The host galaxy of 7C 1354+2552 is classified as disk galaxy with a star formation rate of 29 ± 3 M_{☉} per year based on a hydrogen alpha emission line luminosity. Further observations on the modelling of its rotating disk, found there is a blueshifted component located south-east and a redshifted component located north-west with full-width at half maximum measurements of 357.2 ± 2.0 km s^{−1} and 497.7 ± 6.5 km s^{−1} respectively. There is also a nearby companion galaxy located south-east clearly detected in emission lines.

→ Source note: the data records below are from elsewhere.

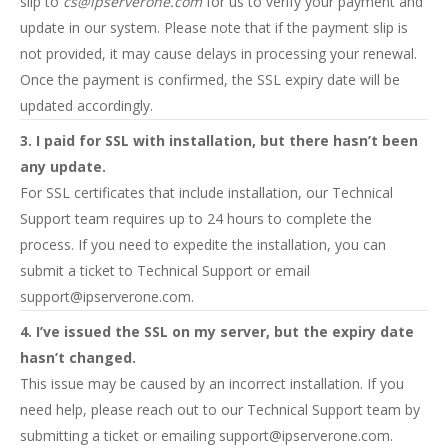
slip to
cs@ipserverone.com
for us to verify your payment and
update in our system. Please note that if the payment slip is
not provided, it may cause delays in processing your renewal.
Once the payment is confirmed, the SSL expiry date will be
updated accordingly.
3. I paid for SSL with installation, but there hasn’t been
any update.
For SSL certificates that include installation, our Technical
Support team requires up to 24 hours to complete the
process. If you need to expedite the installation, you can
submit a ticket to Technical Support or email
support@ipserverone.com
.
4. I’ve issued the SSL on my server, but the expiry date
hasn’t changed.
This issue may be caused by an incorrect installation. If you
need help, please reach out to our Technical Support team by
submitting a ticket or emailing
support@ipserverone.com
.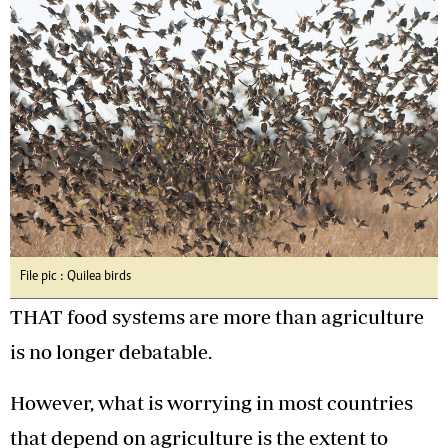
File pic : Quilea birds
THAT food systems are more than agriculture
is no longer debatable.
However, what is worrying in most countries
that depend on agriculture is the extent to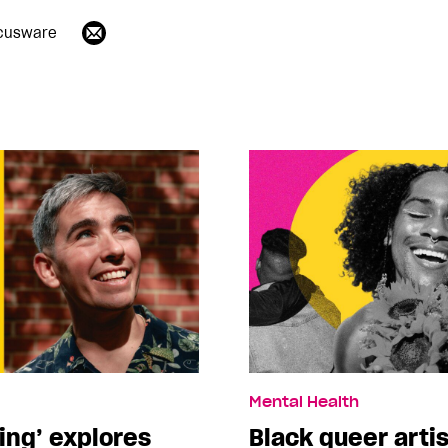
cusware
Mental Health
ing’ explores
Black queer arti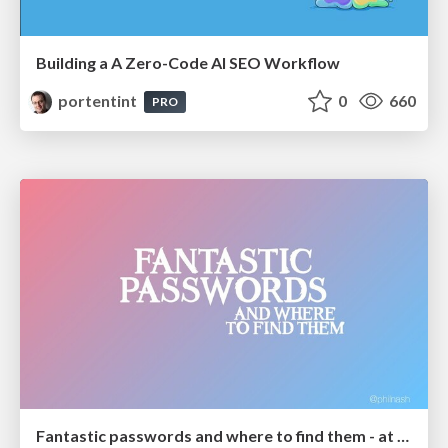
Building a A Zero-Code AI SEO Workflow
portentint
0
660
PRO
Fantastic passwords and where to find them - at NoRuKo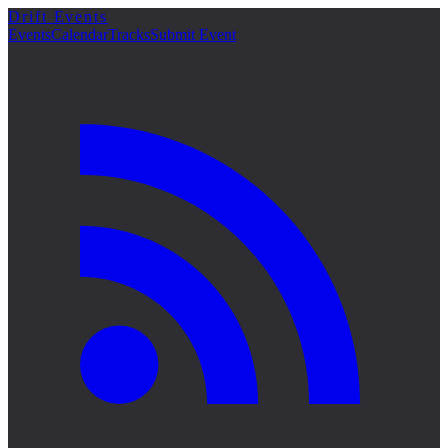
Drift Events
詳細
Events
Calendar
Tracks
Submit Event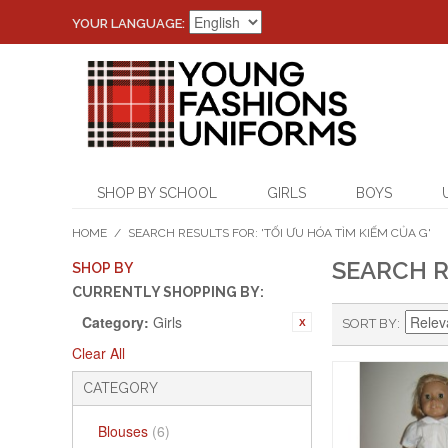
YOUR LANGUAGE:
SHOP BY SCHOOL
GIRLS
BOYS
HOME
/
SEARCH RESULTS FOR: 'TỐI ƯU HÓA TÌM KIẾM CỦA G'
SEARCH R
SHOP BY
CURRENTLY SHOPPING BY:
Category:
Girls
SORT BY
Clear All
CATEGORY
Blouses
(6)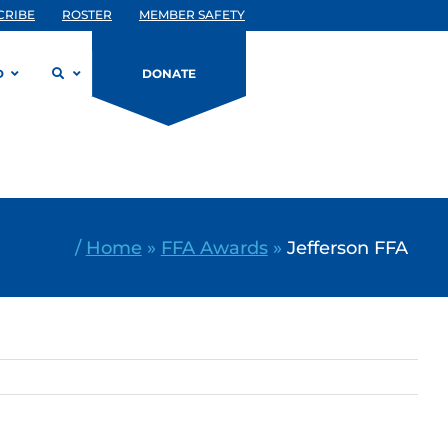
CRIBE
ROSTER
MEMBER SAFETY
D
DONATE
/
Home
»
FFA Awards
»
Jefferson FFA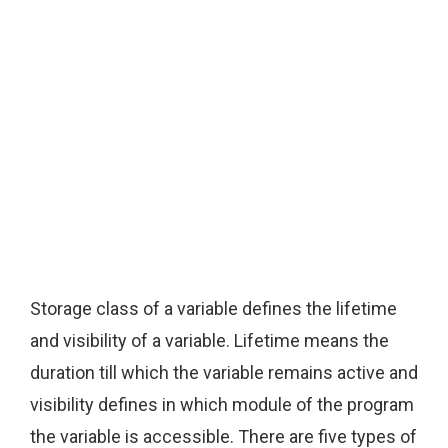
Storage class of a variable defines the lifetime
and visibility of a variable. Lifetime means the
duration till which the variable remains active and
visibility defines in which module of the program
the variable is accessible. There are five types of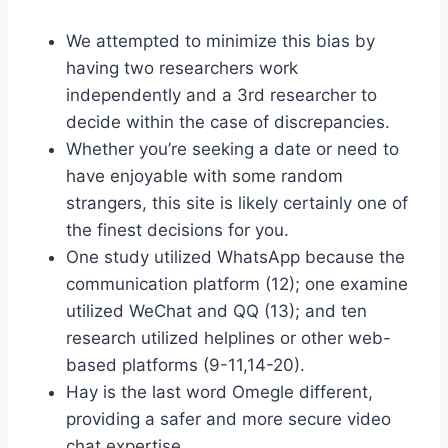
We attempted to minimize this bias by
having two researchers work
independently and a 3rd researcher to
decide within the case of discrepancies.
Whether you’re seeking a date or need to
have enjoyable with some random
strangers, this site is likely certainly one of
the finest decisions for you.
One study utilized WhatsApp because the
communication platform (12); one examine
utilized WeChat and QQ (13); and ten
research utilized helplines or other web-
based platforms (9-11,14-20).
Hay is the last word Omegle different,
providing a safer and more secure video
chat expertise.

7C 1354+2552 is surrounded by a Lyman-alpha emission nebula. It is asymmetric, with most of the radio emission found to originate both east and south of the quasar. In addition, it displays an ionized outflow on spatial scales of 1 kiloparsec with detections of molecular gas emission towards the northeast. A molecular gas inflow rate for 7C 1354+2552 was calculated as 200 M_{☉} per year with velocity of 180 kilometers per seconds. Two absorption lines of doubly ionized nitrogen and triply ionized silicon are identified in the quasar's spectra. In 1999 VLA detected emission from the quasar, with its 4 GHz peak flux reaching 173.68 mJy.